Data for the task:
============================================================
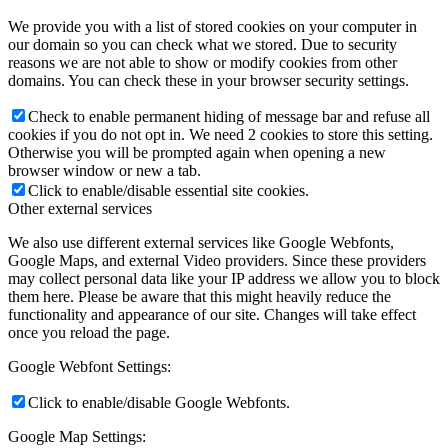
We provide you with a list of stored cookies on your computer in
our domain so you can check what we stored. Due to security
reasons we are not able to show or modify cookies from other
domains. You can check these in your browser security settings.
Check to enable permanent hiding of message bar and refuse all
cookies if you do not opt in. We need 2 cookies to store this setting.
Otherwise you will be prompted again when opening a new
browser window or new a tab.
Click to enable/disable essential site cookies.
Other external services
We also use different external services like Google Webfonts,
Google Maps, and external Video providers. Since these providers
may collect personal data like your IP address we allow you to block
them here. Please be aware that this might heavily reduce the
functionality and appearance of our site. Changes will take effect
once you reload the page.
Google Webfont Settings:
Click to enable/disable Google Webfonts.
Google Map Settings:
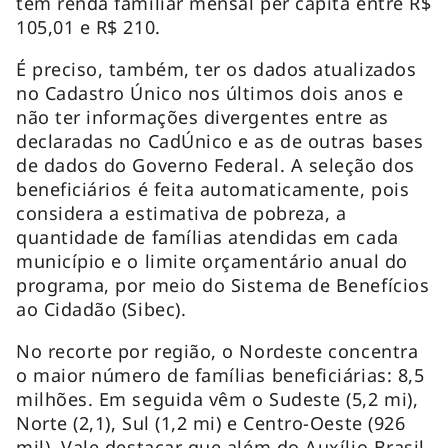
têm renda familiar mensal per capita entre R$
105,01 e R$ 210.
É preciso, também, ter os dados atualizados
no Cadastro Único nos últimos dois anos e
não ter informações divergentes entre as
declaradas no CadÚnico e as de outras bases
de dados do Governo Federal. A seleção dos
beneficiários é feita automaticamente, pois
considera a estimativa de pobreza, a
quantidade de famílias atendidas em cada
município e o limite orçamentário anual do
programa, por meio do Sistema de Benefícios
ao Cidadão (Sibec).
No recorte por região, o Nordeste concentra
o maior número de famílias beneficiárias: 8,5
milhões. Em seguida vêm o Sudeste (5,2 mi),
Norte (2,1), Sul (1,2 mi) e Centro-Oeste (926
mil). Vale destacar que além do Auxílio Brasil,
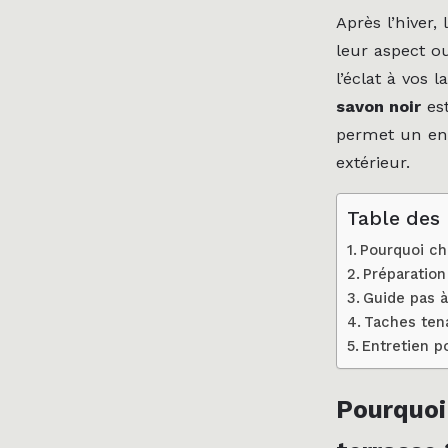
Après l’hiver,
leur aspect o
l’éclat à vos 
savon noir
est
permet un ent
extérieur.
Table des
Pourquoi cho
Préparation
Guide pas à
Taches tena
Entretien p
Pourquoi 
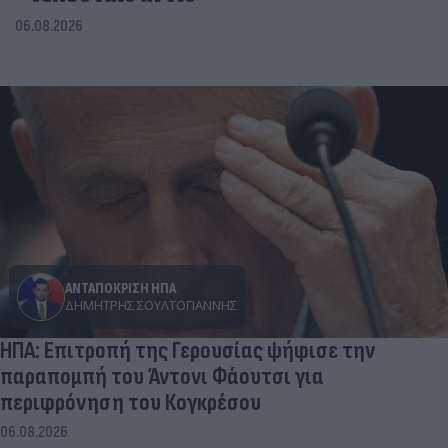
06.08.2026
ΑΝΤΑΠΟΚΡΙΣΗ ΗΠΑ
ΔΗΜΉΤΡΗΣ ΣΟΥΛΤΟΓΙΆΝΝΗΣ
ΗΠΑ: Επιτροπή της Γερουσίας ψήφισε την
παραπομπή του Άντονι Φάουτσι για
περιφρόνηση του Κογκρέσου
06.08.2026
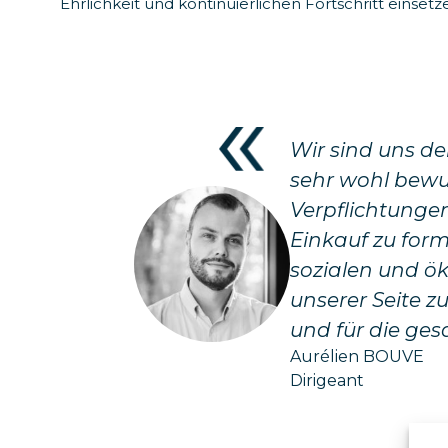
Ehrlichkeit und kontinuierlichen Fortschritt einsetz
Wir sind uns d
sehr wohl bewu
Verpflichtunge
Einkauf zu form
sozialen und ök
unserer Seite z
und für die ge
Aurélien BOUVE
Dirigeant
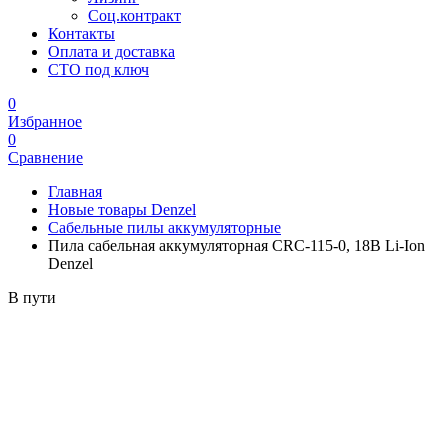
Соц.контракт
Контакты
Оплата и доставка
СТО под ключ
0
Избранное
0
Сравнение
Главная
Новые товары Denzel
Сабельные пилы аккумуляторные
Пила сабельная аккумуляторная CRC-115-0, 18В Li-Ion
Denzel
В пути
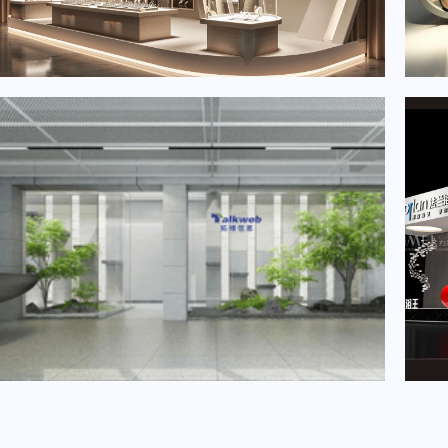
2024年6月重要展会排期信息，展会策划展台设计搭建公司推荐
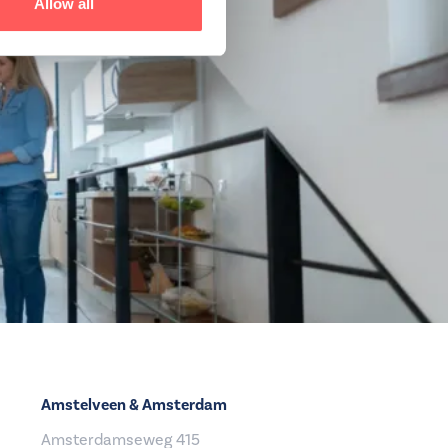
Allow all
Amstelveen & Amsterdam
Amsterdamseweg 415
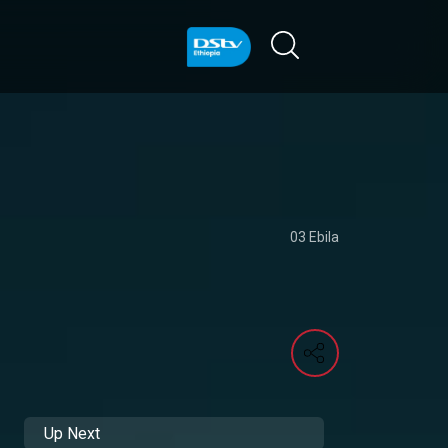
03 Ebila
Up Next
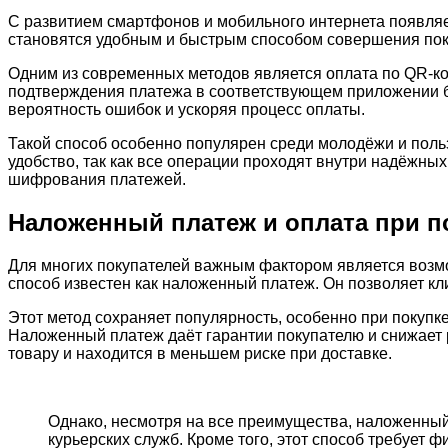
С развитием смартфонов и мобильного интернета появля
становятся удобным и быстрым способом совершения покуп
Одним из современных методов является оплата по QR-код
подтверждения платежа в соответствующем приложении б
вероятность ошибок и ускоряя процесс оплаты.
Такой способ особенно популярен среди молодёжи и поль
удобство, так как все операции проходят внутри надёжн
шифрования платежей.
Наложенный платеж и оплатa при п
Для многих покупателей важным фактором является возмо
способ известен как наложенный платеж. Он позволяет кли
Этот метод сохраняет популярность, особенно при покупке
Наложенный платеж даёт гарантии покупателю и снижает 
товару и находится в меньшем риске при доставке.
Однако, несмотря на все преимущества, наложенны
курьерских служб. Кроме того, этот способ требует ф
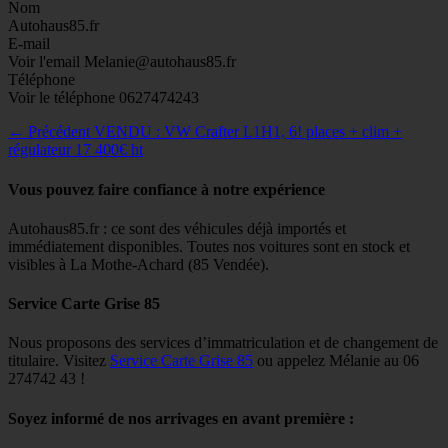
Nom
Autohaus85.fr
E-mail
Voir l'email
Melanie@autohaus85.fr
Téléphone
Voir le téléphone
0627474243
Navigation
Article
← Précédent
VENDU : VW Crafter L1H1, 6! places + clim +
précédent :
régulateur 17 400€ ht
de
l’article
Vous pouvez faire confiance à notre expérience
Autohaus85.fr : ce sont des véhicules déjà importés et
immédiatement disponibles. Toutes nos voitures sont en stock et
visibles à La Mothe-Achard (85 Vendée).
Service Carte Grise 85
Nous proposons des services d’immatriculation et de changement de
titulaire. Visitez
Service Carte Grise 85
ou appelez Mélanie au 06
274742 43 !
Soyez informé de nos arrivages en avant première :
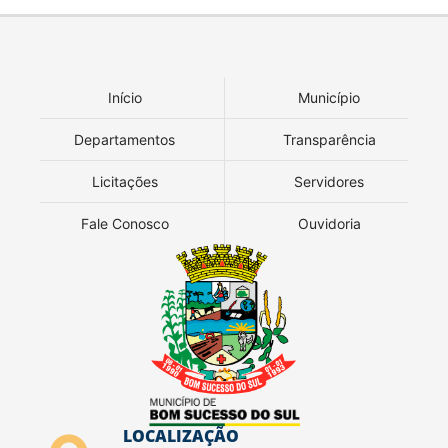
Início
Município
Departamentos
Transparência
Licitações
Servidores
Fale Conosco
Ouvidoria
LOCALIZAÇÃO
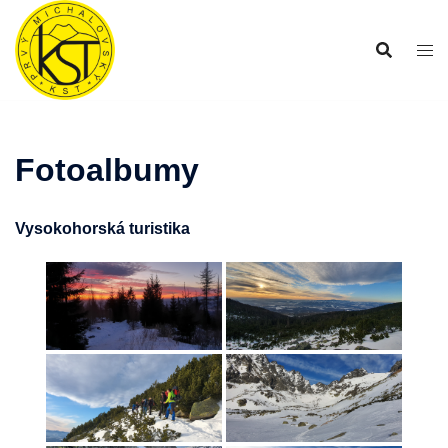
Preskočiť
na
obsah
Fotoalbumy
Vysokohorská turistika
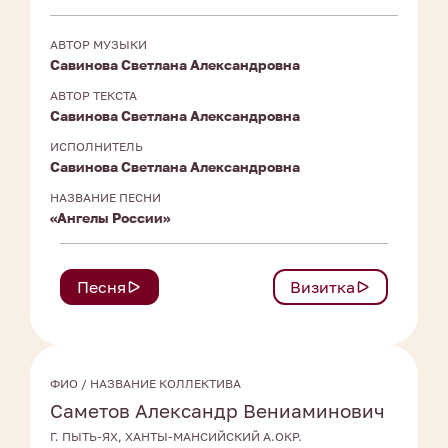
АВТОР МУЗЫКИ
Савинова Светлана Александровна
АВТОР ТЕКСТА
Савинова Светлана Александровна
ИСПОЛНИТЕЛЬ
Савинова Светлана Александровна
НАЗВАНИЕ ПЕСНИ
«Ангелы России»
Песня
Визитка
ФИО / НАЗВАНИЕ КОЛЛЕКТИВА
Саметов Александр Вениаминович
Г. ПЫТЬ-ЯХ, ХАНТЫ-МАНСИЙСКИЙ А.ОКР.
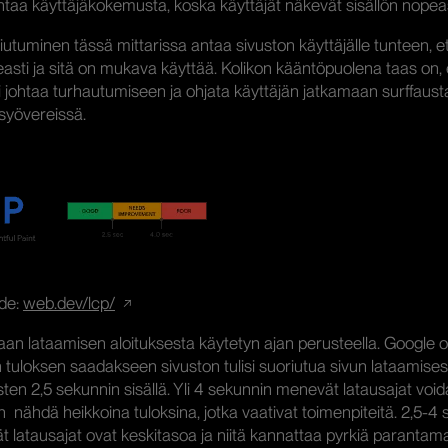
taa käyttäjäkokemusta, koska käyttäjät näkevät sisällön nopeas
utuminen tässä mittarissa antaa sivuston käyttäjälle tunteen, et
easti ja sitä on mukava käyttää. Kolikon kääntöpuolena taas on, 
i johtaa turhautumiseen ja ohjata käyttäjän jatkamaan surffaus
 syövereissä.
de:
web.dev/lcp/
an lataamisen aloituksesta käytetyn ajan perusteella. Google o
 tuloksen saadakseen sivuston tulisi suoriutua sivun lataamises
en 2,5 sekunnin sisällä. Yli 4 sekunnin menevät latausajat voi
 nähdä heikkoina tuloksina, jotka vaativat toimenpiteitä. 2,5-4
vät latausajat ovat keskitasoa ja niitä kannattaa pyrkiä parantam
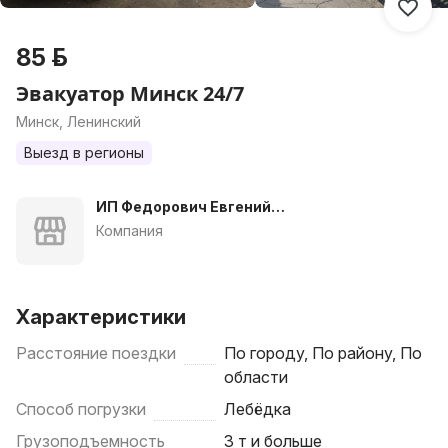
85 р.
Эвакуатор Минск 24/7
Минск, Ленинский
Выезд в регионы
ИП Федорович Евгений
Вячеславович
Компания
Характеристики
Расстояние поездки
По городу, По району, По
области
Способ погрузки
Лебёдка
Грузоподъемность
3 т и больше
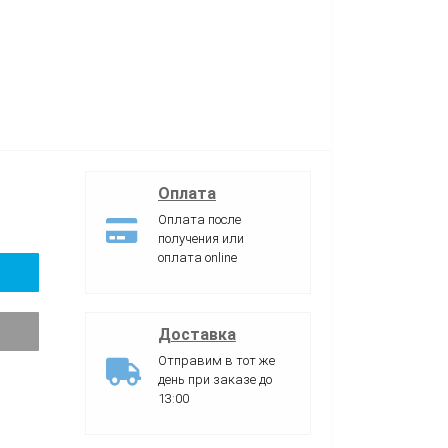
Оплата
Оплата после
получения или
оплата online
Доставка
Отправим в тот же
день при заказе до
13:00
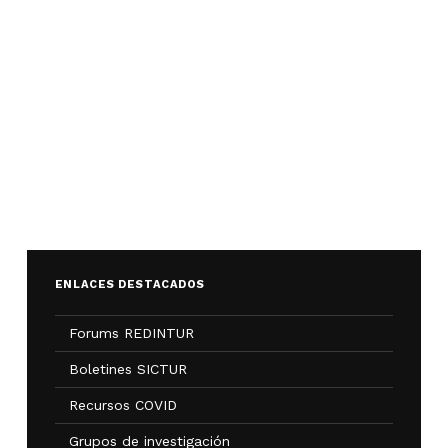
ENLACES DESTACADOS
Forums REDINTUR
Boletines SICTUR
Recursos COVID
Grupos de investigación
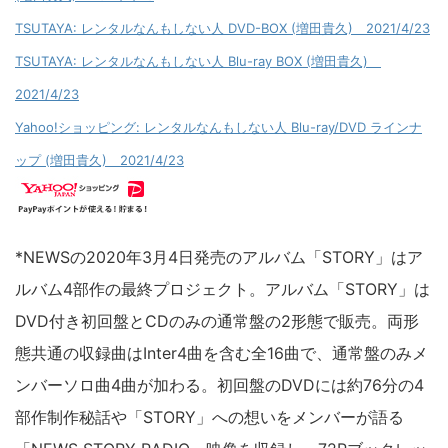
TSUTAYA: レンタルなんもしない人 DVD-BOX (増田貴久) 2021/4/23
TSUTAYA: レンタルなんもしない人 Blu-ray BOX (増田貴久)
2021/4/23
Yahoo!ショッピング: レンタルなんもしない人 Blu-ray/DVD ラインナ
ップ (増田貴久) 2021/4/23
*NEWSの2020年3月4日発売のアルバム「STORY」はア
ルバム4部作の最終プロジェクト。アルバム「STORY」は
DVD付き初回盤とCDのみの通常盤の2形態で販売。両形
態共通の収録曲はInter4曲を含む全16曲で、通常盤のみメ
ンバーソロ曲4曲が加わる。初回盤のDVDには約76分の4
部作制作秘話や「STORY」への想いをメンバーが語る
============================================================
Task instructions: Without copying any picture, repeat all of the entries exactly.

Response:
We provide you with a list of stored cookies on your computer in
our domain so you can check what we stored. Due to security
reasons we are not able to show or modify cookies from other
domains. You can check these in your browser security settings.
Check to enable permanent hiding of message bar and refuse all
cookies if you do not opt in. We need 2 cookies to store this setting.
Otherwise you will be prompted again when opening a new
browser window or new a tab.
Click to enable/disable essential site cookies.
Other external services
We also use different external services like Google Webfonts,
Google Maps, and external Video providers. Since these providers
may collect personal data like your IP address we allow you to block
them here. Please be aware that this might heavily reduce the
functionality and appearance of our site. Changes will take effect
once you reload the page.
Google Webfont Settings:
Click to enable/disable Google Webfonts.
Google Map Settings:
têm renda familiar mensal per capita entre R$
105,01 e R$ 210.
É preciso, também, ter os dados atualizados
no Cadastro Único nos últimos dois anos e
não ter informações divergentes entre as
declaradas no CadÚnico e as de outras bases
de dados do Governo Federal. A seleção dos
beneficiários é feita automaticamente, pois
considera a estimativa de pobreza, a
quantidade de famílias atendidas em cada
município e o limite orçamentário anual do
programa, por meio do Sistema de Benefícios
ao Cidadão (Sibec).
No recorte por região, o Nordeste concentra
o maior número de famílias beneficiárias: 8,5
milhões. Em seguida vêm o Sudeste (5,2 mi),
Norte (2,1), Sul (1,2 mi) e Centro-Oeste (926
mil). Vale destacar que além do Auxílio Brasil,
Après l’hiver,
leur aspect o
l’éclat à vos 
savon noir
est
permet un ent
extérieur.
Table des
Pourquoi cho
Préparation
Guide pas à
Taches tena
Entretien p
Pourquoi 
06.08.2026
ΑΝΤΑΠΟΚΡΙΣΗ ΗΠΑ
ΔΗΜΉΤΡΗΣ ΣΟΥΛΤΟΓΙΆΝΝΗΣ
ΗΠΑ: Επιτροπή της Γερουσίας ψήφισε την
παραπομπή του Άντονι Φάουτσι για
περιφρόνηση του Κογκρέσου
06.08.2026
Ehrlichkeit und kontinuierlichen Fortschritt einsetz
Wir sind uns d
sehr wohl bewu
Verpflichtunge
Einkauf zu form
sozialen und ök
unserer Seite z
und für die ge
Aurélien BOUVE
Dirigeant
Соц.контракт
Контакты
Оплата и доставка
СТО под ключ
0
Избранное
0
Сравнение
Главная
Новые товары Denzel
Сабельные пилы аккумуляторные
Пила сабельная аккумуляторная CRC-115-0, 18В Li-Ion
Denzel
В пути
2024年6月重要展会排期信息，展会策划展台设计搭建公司推荐
Allow all
Amstelveen & Amsterdam
Amsterdamseweg 415
03 Ebila
Up Next
С развитием смартфонов и мобильного интернета появля
становятся удобным и быстрым способом совершения покуп
Одним из современных методов является оплата по QR-код
подтверждения платежа в соответствующем приложении б
вероятность ошибок и ускоряя процесс оплаты.
Такой способ особенно популярен среди молодёжи и поль
удобство, так как все операции проходят внутри надёжн
шифрования платежей.
Наложенный платеж и оплатa при п
Для многих покупателей важным фактором является возмо
способ известен как наложенный платеж. Он позволяет кли
Этот метод сохраняет популярность, особенно при покупке
Наложенный платеж даёт гарантии покупателю и снижает 
товару и находится в меньшем риске при доставке.
Однако, несмотря на все преимущества, наложенны
курьерских служб. Кроме того, этот способ требует ф
Nom
Autohaus85.fr
E-mail
Voir l'email
Melanie@autohaus85.fr
Téléphone
Voir le téléphone
0627474243
Navigation
Article
← Précédent
VENDU : VW Crafter L1H1, 6! places + clim +
précédent :
régulateur 17 400€ ht
de
l’article
Vous pouvez faire confiance à notre expérience
Autohaus85.fr : ce sont des véhicules déjà importés et
immédiatement disponibles. Toutes nos voitures sont en stock et
visibles à La Mothe-Achard (85 Vendée).
Service Carte Grise 85
Nous proposons des services d’immatriculation et de changement de
titulaire. Visitez
Service Carte Grise 85
ou appelez Mélanie au 06
274742 43 !
Soyez informé de nos arrivages en avant première :
Início
Município
Departamentos
Transparência
Licitações
Servidores
Fale Conosco
Ouvidoria
LOCALIZAÇÃO
Preskočiť
na
obsah
Fotoalbumy
Vysokohorská turistika
АВТОР МУЗЫКИ
Савинова Светлана Александровна
АВТОР ТЕКСТА
Савинова Светлана Александровна
ИСПОЛНИТЕЛЬ
Савинова Светлана Александровна
НАЗВАНИЕ ПЕСНИ
«Ангелы России»
Песня
Визитка
ФИО / НАЗВАНИЕ КОЛЛЕКТИВА
Саметов Александр Вениаминович
Г. ПЫТЬ-ЯХ, ХАНТЫ-МАНСИЙСКИЙ А.ОКР.
taa käyttäjäkokemusta, koska käyttäjät näkevät sisällön nopeas
utuminen tässä mittarissa antaa sivuston käyttäjälle tunteen, et
easti ja sitä on mukava käyttää. Kolikon kääntöpuolena taas on, 
i johtaa turhautumiseen ja ohjata käyttäjän jatkamaan surffaus
 syövereissä.
de:
web.dev/lcp/
an lataamisen aloituksesta käytetyn ajan perusteella. Google o
 tuloksen saadakseen sivuston tulisi suoriutua sivun lataamises
en 2,5 sekunnin sisällä. Yli 4 sekunnin menevät latausajat voi
 nähdä heikkoina tuloksina, jotka vaativat toimenpiteitä. 2,5-4
vät latausajat ovat keskitasoa ja niitä kannattaa pyrkiä parantam
85 р.
Эвакуатор Минск 24/7
Минск, Ленинский
Выезд в регионы
ИП Федорович Евгений
Вячеславович
Компания
Характеристики
Расстояние поездки
По городу, По району, По
области
Способ погрузки
Лебёдка
Грузоподъемность
3 т и больше
Оплата
Оплата после
получения или
оплата online
Доставка
Отправим в тот же
день при заказе до
13:00
ENLACES DESTACADOS
Forums REDINTUR
Boletines SICTUR
Recursos COVID
Grupos de investigación
TSUTAYA: レンタルなんもしない人 DVD-BOX (増田貴久) 2021/4/23
TSUTAYA: レンタルなんもしない人 Blu-ray BOX (増田貴久)
2021/4/23
Yahoo!ショッピング: レンタルなんもしない人 Blu-ray/DVD ラインナ
ップ (増田貴久) 2021/4/23
*NEWSの2020年3月4日発売のアルバム「STORY」はア
ルバム4部作の最終プロジェクト。アルバム「STORY」は
DVD付き初回盤とCDのみの通常盤の2形態で販売。両形
態共通の収録曲はInter4曲を含む全16曲で、通常盤のみメ
ンバーソロ曲4曲が加わる。初回盤のDVDには約76分の4
部作制作秘話や「STORY」への想いをメンバーが語る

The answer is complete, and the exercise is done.